[Information supplied Boundary: Start]

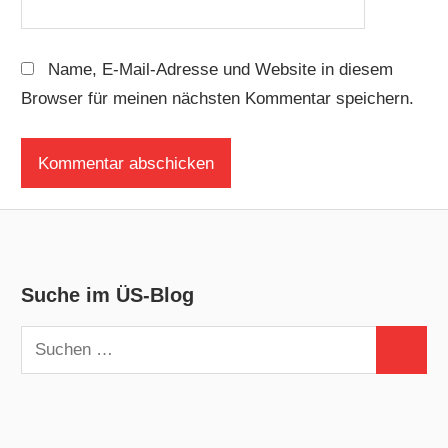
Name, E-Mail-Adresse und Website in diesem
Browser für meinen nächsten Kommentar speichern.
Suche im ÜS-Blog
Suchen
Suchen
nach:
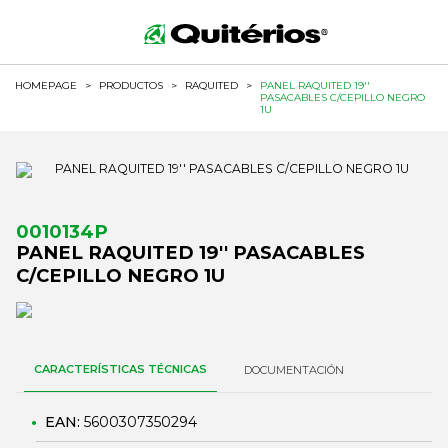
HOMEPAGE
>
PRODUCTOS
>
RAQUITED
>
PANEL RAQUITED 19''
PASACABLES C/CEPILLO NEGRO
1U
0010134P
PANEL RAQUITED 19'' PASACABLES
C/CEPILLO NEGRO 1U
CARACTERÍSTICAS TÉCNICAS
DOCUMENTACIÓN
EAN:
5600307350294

[Information supplied Boundary: End]
[Information supplied Boundary: Start]

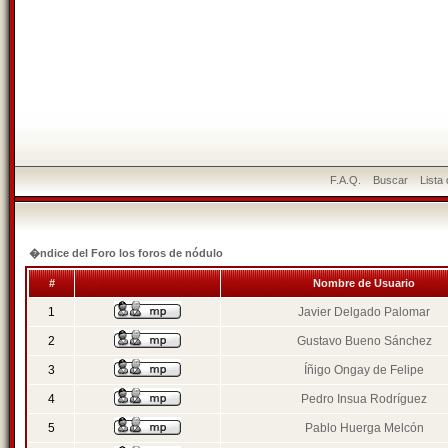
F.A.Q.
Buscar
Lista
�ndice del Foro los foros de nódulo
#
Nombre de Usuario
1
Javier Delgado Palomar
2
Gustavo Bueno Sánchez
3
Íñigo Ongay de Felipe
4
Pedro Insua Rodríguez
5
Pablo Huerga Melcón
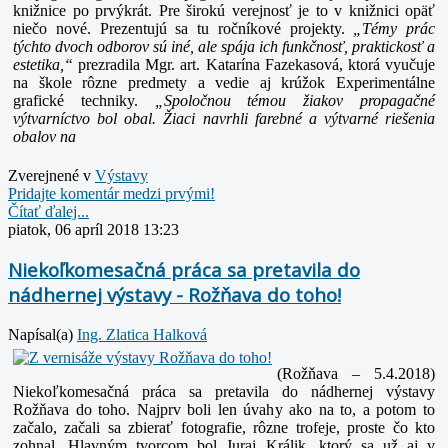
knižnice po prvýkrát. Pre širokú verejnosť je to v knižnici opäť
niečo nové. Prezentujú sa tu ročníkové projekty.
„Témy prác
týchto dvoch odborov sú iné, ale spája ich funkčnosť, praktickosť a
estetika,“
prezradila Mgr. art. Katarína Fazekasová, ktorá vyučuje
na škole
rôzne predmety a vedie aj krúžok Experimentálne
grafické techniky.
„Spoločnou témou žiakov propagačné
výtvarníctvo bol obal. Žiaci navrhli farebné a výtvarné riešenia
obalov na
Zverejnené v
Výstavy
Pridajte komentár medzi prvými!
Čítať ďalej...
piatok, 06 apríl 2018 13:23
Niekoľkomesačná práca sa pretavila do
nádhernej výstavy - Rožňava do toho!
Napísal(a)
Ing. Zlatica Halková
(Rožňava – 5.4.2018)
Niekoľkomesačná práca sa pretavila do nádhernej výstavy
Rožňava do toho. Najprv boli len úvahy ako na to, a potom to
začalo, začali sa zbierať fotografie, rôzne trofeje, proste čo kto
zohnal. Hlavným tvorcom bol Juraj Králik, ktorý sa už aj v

[Information supplied Boundary: End]

- _How to complete this task_
Reproduce the lines above starting at the one with "Name, E-Mail-Adresse und Website in diesem" and ending at the one with "5600307350294", both included, exactly and with no pictures.

- _Task answer_
Name, E-Mail-Adresse und Website in diesem
Browser für meinen nächsten Kommentar speichern.
Suche im ÜS-Blog
Suchen
Suchen
nach:
HOMEPAGE
>
PRODUCTOS
>
RAQUITED
>
PANEL RAQUITED 19''
PASACABLES C/CEPILLO NEGRO
1U
0010134P
PANEL RAQUITED 19'' PASACABLES
C/CEPILLO NEGRO 1U
CARACTERÍSTICAS TÉCNICAS
DOCUMENTACIÓN
EAN:
5600307350294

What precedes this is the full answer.